The ship-like house is the only one of its kind by the architect on the ocean

By KATHERINE CLARKE
Wed, Feb 22, 2023 9:29amGrey Clock 3 min

A significant Frank Lloyd Wright-designed home in Carmel-by-the-Sea, Calif., has sold for its asking price of $22 million, an enormous price per square foot for the area.

The single-storey, roughly 1,400-square-foot property, on a rocky promontory overlooking Carmel Bay, is the only home of its kind completed by architect Frank Lloyd Wright in a coastal environment, according to paperwork submitted for its designation on the National Register of Historic Places. Sitting on a triangular site, the house appears like a ship’s prow growing out of the landscape.

According to the historic places report, the home’s most prominent feature is a hexagonal living room framed in glass panels with panoramic views over the coastline. The three bedrooms are located in wings to the rear of the property, which is shaped like an arrow. Mr. Wright had the lot lowered 4 feet to enable the house to melt into the landscape, the report shows. The house made the National Register of Historic Places in 2016, records show.

The sellers are a group of descendants of the home’s original owner Della Walker, an artist and the widow of Minneapolis lumber executive Clinton Walker. The couple relocated to California in 1904, living there for four decades before Mr. Walker’s death in 1944, the historic places report says. The descendants couldn’t immediately be reached for comment.

The buyer is Esperanza Carmel LLC, records show. The company’s website describes it as a real-estate investment and development firm. It is headed by Patrice Pastor, a businessman and property developer based in Monaco, and owns other significant properties in the Carmel area. A spokesperson for Esperanza did not immediately respond to a request for comment.

Ms. Walker originally wrote to Mr. Wright in 1945, asking him to consider the project, according to the historic places report.

“I am a woman living alone—I wish protection from the wind and privacy from the road and a house as enduring as the rocks but as transparent and charming as the waves and delicate as the seashore,” she wrote. “You are the only man who can do this—will you help me?”

Mr. Wright quickly agreed to work on the project, expressing his pleasure that her letter was “brief and to the point.” In later correspondence between the pair, Ms. Walker wrote to the architect that her daughter had sent her a picture of Fallingwater, the architectural house Mr. Wright had designed in Pennsylvania. “If Mr. Wright did this for a stream, what will he do for an ocean,” she said her daughter wrote.

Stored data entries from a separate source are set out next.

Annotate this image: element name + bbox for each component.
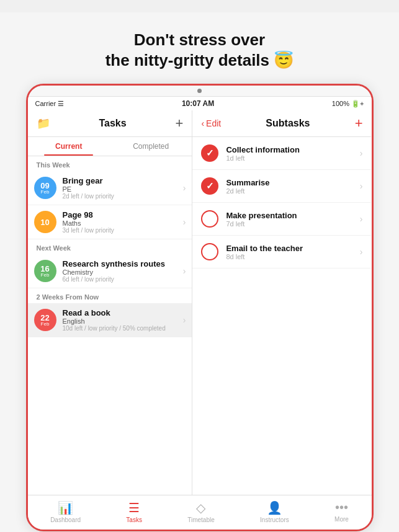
dashboard-icon: 📊 — [58, 500, 73, 515]
nav-item-instructors[interactable]: 👤 Instructors — [260, 500, 289, 523]
nav-label-timetable: Timetable — [187, 516, 215, 523]
task-meta-read-book: 10d left / low priority / 50% completed — [63, 325, 183, 332]
task-item-read-book[interactable]: 22 Feb Read a book English 10d left / lo… — [28, 303, 192, 337]
task-badge-09: 09 Feb — [34, 177, 56, 199]
subtask-due-summarise: 2d left — [226, 187, 359, 195]
status-bar: Carrier ☰ 10:07 AM 100% 🔋+ — [28, 97, 372, 110]
time-text: 10:07 AM — [182, 99, 214, 108]
subtask-arrow-presentation: › — [360, 214, 363, 224]
folder-icon: 📁 — [37, 117, 50, 130]
task-name-read-book: Read a book — [63, 308, 183, 317]
subtask-info-presentation: Make presentation 7d left — [226, 211, 359, 228]
task-item-bring-gear[interactable]: 09 Feb Bring gear PE 2d left / low prior… — [28, 171, 192, 205]
tasks-header: 📁 Tasks + — [28, 110, 192, 137]
timetable-icon: ◇ — [196, 500, 205, 515]
tab-completed[interactable]: Completed — [110, 137, 192, 156]
ipad-camera-dot — [197, 89, 202, 93]
subtask-arrow-summarise: › — [360, 181, 363, 191]
task-subject-read-book: English — [63, 317, 183, 325]
headline-line1: Don't stress over — [134, 30, 265, 49]
subtask-header: ‹ Edit Subtasks + — [192, 110, 371, 137]
task-info-page98: Page 98 Maths 3d left / low priority — [63, 210, 183, 234]
subtasks-title: Subtasks — [221, 118, 354, 129]
task-arrow-page98: › — [183, 217, 186, 227]
task-meta-page98: 3d left / low priority — [63, 227, 183, 234]
task-badge-10: 10 — [34, 211, 56, 233]
chevron-left-icon: ‹ — [201, 118, 204, 128]
nav-item-dashboard[interactable]: 📊 Dashboard — [50, 500, 81, 523]
task-arrow-bring-gear: › — [183, 183, 186, 193]
nav-label-dashboard: Dashboard — [50, 516, 81, 523]
task-arrow-research: › — [183, 266, 186, 276]
tab-current[interactable]: Current — [28, 137, 110, 156]
edit-button[interactable]: ‹ Edit — [201, 118, 221, 128]
check-circle-summarise: ✓ — [201, 177, 218, 195]
task-subject-page98: Maths — [63, 219, 183, 227]
subtask-due-presentation: 7d left — [226, 220, 359, 228]
instructors-icon: 👤 — [267, 500, 282, 515]
checkmark-icon-summarise: ✓ — [206, 180, 214, 192]
subtask-name-presentation: Make presentation — [226, 211, 359, 220]
ipad-top-bar — [28, 86, 372, 97]
ipad-frame: Carrier ☰ 10:07 AM 100% 🔋+ 📁 Tasks + Cur… — [26, 84, 374, 531]
subtask-name-collect: Collect information — [226, 145, 359, 154]
left-panel: 📁 Tasks + Current Completed This Week — [28, 110, 193, 495]
subtask-name-email: Email to the teacher — [226, 244, 359, 253]
more-icon: ••• — [335, 500, 348, 515]
task-badge-16: 16 Feb — [34, 260, 56, 282]
tasks-icon: ☰ — [128, 500, 140, 515]
task-badge-22: 22 Feb — [34, 309, 56, 331]
check-circle-collect: ✓ — [201, 144, 218, 162]
app-content: 📁 Tasks + Current Completed This Week — [28, 110, 372, 495]
tasks-add-button[interactable]: + — [176, 117, 184, 130]
task-meta-bring-gear: 2d left / low priority — [63, 193, 183, 200]
check-circle-email — [201, 243, 218, 260]
page-wrapper: Don't stress over the nitty-gritty detai… — [0, 12, 399, 532]
tasks-title: Tasks — [99, 118, 126, 129]
check-circle-presentation — [201, 210, 218, 228]
tasks-tabs: Current Completed — [28, 137, 192, 156]
checkmark-icon-collect: ✓ — [206, 148, 214, 159]
task-item-page98[interactable]: 10 Page 98 Maths 3d left / low priority … — [28, 205, 192, 239]
subtask-add-button[interactable]: + — [355, 117, 363, 130]
nav-item-more[interactable]: ••• More — [334, 500, 349, 523]
section-2weeks: 2 Weeks From Now — [28, 288, 192, 303]
task-name-research: Research synthesis routes — [63, 259, 183, 268]
subtask-arrow-collect: › — [360, 148, 363, 158]
task-arrow-read-book: › — [183, 315, 186, 325]
task-subject-research: Chemistry — [63, 268, 183, 276]
section-next-week: Next Week — [28, 239, 192, 254]
subtask-arrow-email: › — [360, 247, 363, 257]
subtask-due-email: 8d left — [226, 253, 359, 260]
task-subject-bring-gear: PE — [63, 185, 183, 193]
nav-label-tasks: Tasks — [126, 516, 142, 523]
subtask-item-collect[interactable]: ✓ Collect information 1d left › — [192, 137, 371, 170]
task-item-research[interactable]: 16 Feb Research synthesis routes Chemist… — [28, 254, 192, 288]
subtask-due-collect: 1d left — [226, 154, 359, 162]
nav-label-more: More — [334, 516, 349, 523]
task-info-research: Research synthesis routes Chemistry 6d l… — [63, 259, 183, 283]
task-info-bring-gear: Bring gear PE 2d left / low priority — [63, 176, 183, 200]
subtask-item-summarise[interactable]: ✓ Summarise 2d left › — [192, 170, 371, 203]
section-this-week: This Week — [28, 156, 192, 171]
nav-item-tasks[interactable]: ☰ Tasks — [126, 500, 142, 523]
task-info-read-book: Read a book English 10d left / low prior… — [63, 308, 183, 332]
battery-text: 100% 🔋+ — [332, 100, 364, 108]
subtask-item-email[interactable]: Email to the teacher 8d left › — [192, 236, 371, 268]
task-meta-research: 6d left / low priority — [63, 276, 183, 283]
subtask-info-summarise: Summarise 2d left — [226, 178, 359, 195]
subtask-info-email: Email to the teacher 8d left — [226, 244, 359, 260]
nav-label-instructors: Instructors — [260, 516, 289, 523]
carrier-text: Carrier ☰ — [35, 100, 65, 108]
bottom-nav: 📊 Dashboard ☰ Tasks ◇ Timetable 👤 Instru… — [28, 495, 372, 530]
task-name-page98: Page 98 — [63, 210, 183, 219]
task-name-bring-gear: Bring gear — [63, 176, 183, 185]
right-panel: ‹ Edit Subtasks + ✓ Collect information … — [192, 110, 371, 495]
nav-item-timetable[interactable]: ◇ Timetable — [187, 500, 215, 523]
subtask-name-summarise: Summarise — [226, 178, 359, 187]
subtask-info-collect: Collect information 1d left — [226, 145, 359, 162]
headline: Don't stress over the nitty-gritty detai… — [105, 30, 294, 70]
headline-line2: the nitty-gritty details 😇 — [105, 51, 294, 69]
subtask-item-presentation[interactable]: Make presentation 7d left › — [192, 203, 371, 236]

The original construction of the house, constructed from cedar wood, Carmel stone, steel, copper, concrete and glass, was completed in 1952. In 1956, a studio addition was designed by Mr. Wright for Ms. Walker’s craftwork and weaving at the southeast corner of the building. The plans were eventually used to make way for an expanded primary bedroom in 1960, the report says. The total lot size is around 14,000 square feet and includes a small beach, according to the sellers’ agent.

Canning Properties Group of Sotheby’s International Realty represented the sellers in the deal. Jessica Canning said the home was a rare combination of the ideal setting and architectural pedigree. Though she declined to comment on the buyer, she said the property had sold to the buyer with the very first showing.

“They fell in love with it exactly how it is, right down to the pillows and the books,” she said, noting that all the furniture was included in the sale. “The authenticity and character of it was one of the major draws.”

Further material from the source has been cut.